[Your goal]
Your answer should be every line below that includes the word "arrow".

#### Data to examine ####

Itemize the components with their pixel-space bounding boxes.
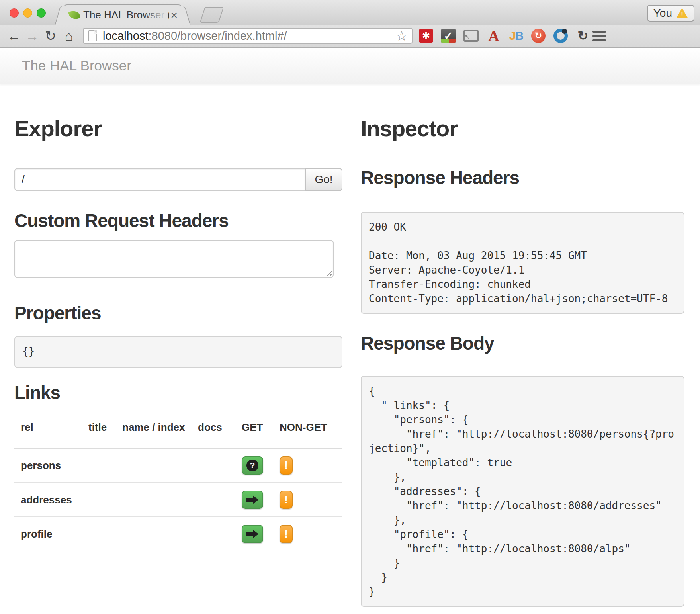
browser-titlebar: The HAL Browser (customi × You ! <box>0 0 700 25</box>
app-brand: The HAL Browser <box>22 58 131 74</box>
follow-arrow-icon <box>246 495 258 504</box>
resource-path-input[interactable] <box>14 168 305 191</box>
inspector-column: Inspector Response Headers 200 OK Date: … <box>361 84 684 607</box>
spring-leaf-favicon <box>68 9 81 21</box>
profile-button[interactable]: You ! <box>647 5 694 22</box>
table-row: addresses ! <box>14 483 342 517</box>
back-button[interactable]: ← <box>5 29 23 43</box>
jetbrains-b: B <box>515 29 523 43</box>
link-rel: addresses <box>14 483 82 517</box>
get-follow-button[interactable] <box>242 525 263 543</box>
go-button[interactable]: Go! <box>305 168 342 191</box>
zoom-window-button[interactable] <box>37 8 46 18</box>
extensions-row: ✱ ✓ A JB ↻ ↻ <box>419 29 590 43</box>
chromecast-extension-icon[interactable] <box>463 30 479 42</box>
new-tab-button[interactable] <box>200 7 224 23</box>
col-title: title <box>82 414 116 448</box>
home-button[interactable]: ⌂ <box>60 29 78 43</box>
custom-headers-wrap <box>14 231 334 280</box>
col-docs: docs <box>192 414 235 448</box>
explorer-title: Explorer <box>14 116 342 141</box>
url-text[interactable]: localhost:8080/browser/index.html#/ <box>103 29 396 43</box>
non-get-button[interactable]: ! <box>280 491 293 509</box>
history-reload-extension-icon[interactable]: ↻ <box>576 29 590 43</box>
non-get-button[interactable]: ! <box>280 525 293 543</box>
page-icon <box>88 30 97 41</box>
adblock-extension-icon[interactable]: A <box>487 29 501 43</box>
link-rel: persons <box>14 448 82 483</box>
properties-box: {} <box>14 336 342 368</box>
jetbrains-extension-icon[interactable]: JB <box>509 29 523 43</box>
browser-tab[interactable]: The HAL Browser (customi × <box>63 4 182 25</box>
link-rel: profile <box>14 517 82 551</box>
links-title: Links <box>14 382 342 403</box>
lastpass-extension-icon[interactable]: ✱ <box>419 29 433 43</box>
address-bar[interactable]: localhost:8080/browser/index.html#/ ☆ <box>83 28 413 44</box>
col-nonget: NON-GET <box>273 414 342 448</box>
response-body-box: { "_links": { "persons": { "href": "http… <box>361 376 684 607</box>
table-row: profile ! <box>14 517 342 551</box>
tab-title-fade <box>143 5 167 25</box>
non-get-button[interactable]: ! <box>280 456 293 475</box>
url-host: localhost <box>103 29 148 42</box>
get-templated-button[interactable]: ? <box>242 456 263 475</box>
warning-icon: ! <box>676 8 688 18</box>
templated-query-icon: ? <box>246 460 258 471</box>
checkmark-extension-icon[interactable]: ✓ <box>441 29 456 43</box>
browser-toolbar: ← → ↻ ⌂ localhost:8080/browser/index.htm… <box>0 25 700 48</box>
response-headers-title: Response Headers <box>361 167 684 188</box>
response-headers-box: 200 OK Date: Mon, 03 Aug 2015 19:55:45 G… <box>361 212 684 314</box>
reload-button[interactable]: ↻ <box>41 29 60 43</box>
inspector-title: Inspector <box>361 116 684 141</box>
close-window-button[interactable] <box>10 8 19 18</box>
custom-request-headers-title: Custom Request Headers <box>14 210 342 231</box>
app-navbar: The HAL Browser <box>0 48 700 84</box>
forward-button[interactable]: → <box>23 29 41 43</box>
get-follow-button[interactable] <box>242 491 263 509</box>
links-table: rel title name / index docs GET NON-GET … <box>14 414 342 551</box>
col-get: GET <box>235 414 273 448</box>
profile-label: You <box>653 7 672 20</box>
tab-close-icon[interactable]: × <box>170 9 178 21</box>
custom-headers-textarea[interactable] <box>14 240 334 278</box>
page-content: Explorer Go! Custom Request Headers Prop… <box>0 84 700 607</box>
chrome-menu-icon[interactable] <box>592 31 606 41</box>
col-rel: rel <box>14 414 82 448</box>
properties-title: Properties <box>14 303 342 323</box>
explorer-column: Explorer Go! Custom Request Headers Prop… <box>14 84 342 607</box>
table-row: persons ? ! <box>14 448 342 483</box>
col-name-index: name / index <box>116 414 192 448</box>
sync-extension-icon[interactable]: ↻ <box>531 29 546 43</box>
jetbrains-j: J <box>509 29 515 43</box>
bookmark-star-icon[interactable]: ☆ <box>396 29 408 43</box>
address-form: Go! <box>14 168 342 191</box>
blue-circle-extension-icon[interactable] <box>553 29 568 43</box>
follow-arrow-icon <box>246 530 258 538</box>
url-path: :8080/browser/index.html#/ <box>148 29 287 42</box>
response-body-title: Response Body <box>361 333 684 354</box>
minimize-window-button[interactable] <box>23 8 32 18</box>
links-header-row: rel title name / index docs GET NON-GET <box>14 414 342 448</box>
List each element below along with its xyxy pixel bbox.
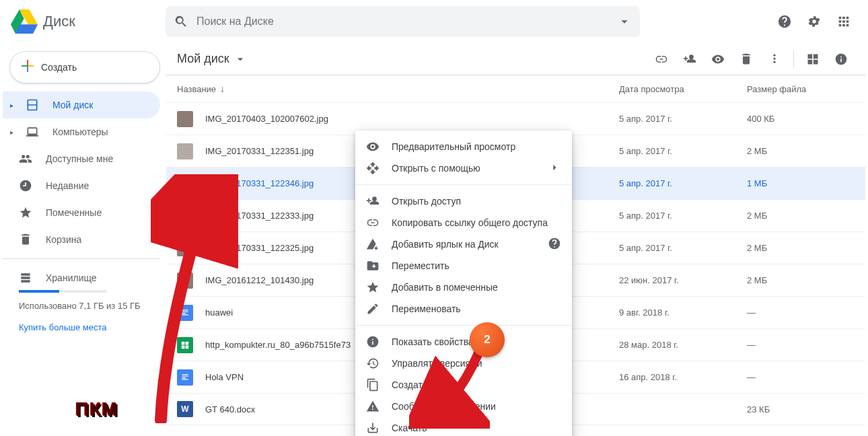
- buy-storage-link[interactable]: Купить больше места: [19, 322, 148, 332]
- table-row[interactable]: IMG_20170403_102007602.jpg5 апр. 2017 г.…: [166, 102, 865, 135]
- search-icon: [174, 14, 188, 29]
- file-size: 2 МБ: [747, 211, 855, 221]
- file-date: 28 мар. 2018 г.: [619, 340, 747, 350]
- menu-item-star[interactable]: Добавить в помеченные: [355, 277, 572, 298]
- file-date: 5 апр. 2017 г.: [619, 178, 747, 188]
- menu-label: Копировать ссылку общего доступа: [392, 217, 548, 228]
- menu-item-eye[interactable]: Предварительный просмотр: [355, 136, 572, 157]
- file-thumb: [177, 305, 193, 321]
- sidebar-item-trash[interactable]: Корзина: [3, 226, 160, 253]
- submenu-arrow-icon: [548, 161, 561, 176]
- annotation-pkm-label: ПКМ: [75, 399, 118, 421]
- more-button[interactable]: [761, 46, 788, 73]
- menu-item-info[interactable]: Показать свойства: [355, 331, 572, 353]
- menu-item-versions[interactable]: Управлять версиями: [355, 353, 572, 374]
- menu-label: Создать копию: [392, 379, 457, 390]
- people-icon: [19, 152, 32, 166]
- toolbar: [648, 46, 855, 73]
- menu-item-move[interactable]: Переместить: [355, 255, 572, 277]
- menu-label: Открыть доступ: [392, 196, 461, 207]
- info-icon[interactable]: [548, 237, 561, 252]
- breadcrumb-label: Мой диск: [177, 52, 229, 66]
- star-icon: [366, 281, 379, 294]
- file-size: 400 КБ: [747, 114, 855, 124]
- column-name[interactable]: Название ↓: [177, 83, 619, 94]
- file-date: 5 апр. 2017 г.: [619, 146, 747, 156]
- view-grid-button[interactable]: [799, 46, 826, 73]
- menu-item-open-with[interactable]: Открыть с помощью: [355, 157, 572, 179]
- drive-logo-icon: [11, 8, 38, 35]
- star-icon: [19, 206, 32, 219]
- sidebar-item-shared[interactable]: Доступные мне: [3, 145, 160, 172]
- menu-separator: [355, 325, 572, 326]
- menu-label: Открыть с помощью: [392, 163, 480, 174]
- file-size: 2 МБ: [747, 275, 855, 285]
- context-menu: Предварительный просмотрОткрыть с помощь…: [355, 131, 572, 436]
- eye-icon: [366, 140, 379, 153]
- sidebar-item-my-drive[interactable]: ▸ Мой диск: [3, 92, 160, 118]
- search-dropdown-icon[interactable]: [617, 14, 632, 29]
- settings-button[interactable]: [801, 8, 828, 35]
- search-box[interactable]: [166, 6, 640, 37]
- sidebar-label: Компьютеры: [52, 126, 108, 137]
- sidebar-item-computers[interactable]: ▸ Компьютеры: [3, 118, 160, 145]
- link-icon: [366, 216, 379, 229]
- help-button[interactable]: [771, 8, 798, 35]
- file-thumb: [177, 272, 193, 289]
- trash-icon: [19, 233, 32, 246]
- clock-icon: [19, 179, 32, 192]
- laptop-icon: [26, 125, 39, 139]
- search-input[interactable]: [196, 15, 617, 28]
- menu-label: Переименовать: [392, 303, 461, 314]
- file-date: 5 апр. 2017 г.: [619, 243, 747, 253]
- file-date: 9 авг. 2018 г.: [619, 307, 747, 318]
- share-button[interactable]: [676, 46, 703, 73]
- menu-item-drive-add[interactable]: Добавить ярлык на Диск: [355, 233, 572, 255]
- sidebar-label: Корзина: [46, 234, 81, 245]
- breadcrumb[interactable]: Мой диск: [177, 52, 247, 66]
- menu-item-rename[interactable]: Переименовать: [355, 298, 572, 320]
- file-thumb: [177, 111, 193, 127]
- logo[interactable]: Диск: [11, 8, 166, 35]
- delete-button[interactable]: [733, 46, 760, 73]
- separator: [3, 258, 160, 259]
- get-link-button[interactable]: [648, 46, 675, 73]
- content-header: Мой диск: [166, 43, 865, 75]
- file-thumb: [177, 337, 193, 353]
- table-header: Название ↓ Дата просмотра Размер файла: [166, 75, 865, 102]
- sidebar-item-storage[interactable]: Хранилище: [19, 264, 148, 291]
- expand-icon: ▸: [8, 102, 15, 109]
- app-title: Диск: [43, 13, 75, 30]
- menu-item-link[interactable]: Копировать ссылку общего доступа: [355, 212, 572, 233]
- file-thumb: [177, 208, 193, 224]
- menu-item-download[interactable]: Скачать: [355, 417, 572, 436]
- menu-label: Добавить в помеченные: [392, 282, 498, 293]
- apps-button[interactable]: [830, 8, 857, 35]
- person-add-icon: [366, 194, 379, 208]
- rename-icon: [366, 302, 379, 316]
- file-size: 1 МБ: [747, 178, 855, 188]
- column-size[interactable]: Размер файла: [747, 84, 855, 94]
- menu-label: Управлять версиями: [392, 358, 482, 369]
- file-date: 16 апр. 2018 г.: [619, 372, 747, 382]
- preview-button[interactable]: [704, 46, 731, 73]
- toolbar-divider: [793, 51, 794, 67]
- sidebar-item-recent[interactable]: Недавние: [3, 172, 160, 199]
- menu-item-person-add[interactable]: Открыть доступ: [355, 190, 572, 212]
- storage-text: Использовано 7,1 ГБ из 15 ГБ: [19, 299, 148, 313]
- create-button[interactable]: Создать: [9, 51, 160, 83]
- file-thumb: [177, 143, 193, 159]
- column-date[interactable]: Дата просмотра: [619, 84, 747, 94]
- file-size: —: [747, 340, 855, 350]
- menu-item-copy[interactable]: Создать копию: [355, 374, 572, 396]
- sidebar-item-starred[interactable]: Помеченные: [3, 199, 160, 226]
- details-button[interactable]: [828, 46, 855, 73]
- file-thumb: W: [177, 401, 193, 417]
- info-icon: [366, 335, 379, 349]
- sidebar-label: Помеченные: [46, 207, 102, 218]
- sidebar: Создать ▸ Мой диск ▸ Компьютеры Доступны…: [0, 43, 166, 436]
- report-icon: [366, 400, 379, 413]
- menu-item-report[interactable]: Сообщить о нарушении: [355, 396, 572, 417]
- file-size: 23 КБ: [747, 404, 855, 414]
- file-date: 5 апр. 2017 г.: [619, 114, 747, 124]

####

[Output of the exercise]
follow-arrow-icon <box>246 495 258 504</box>
follow-arrow-icon <box>246 530 258 538</box>
- submenu-arrow-icon: [548, 161, 561, 176]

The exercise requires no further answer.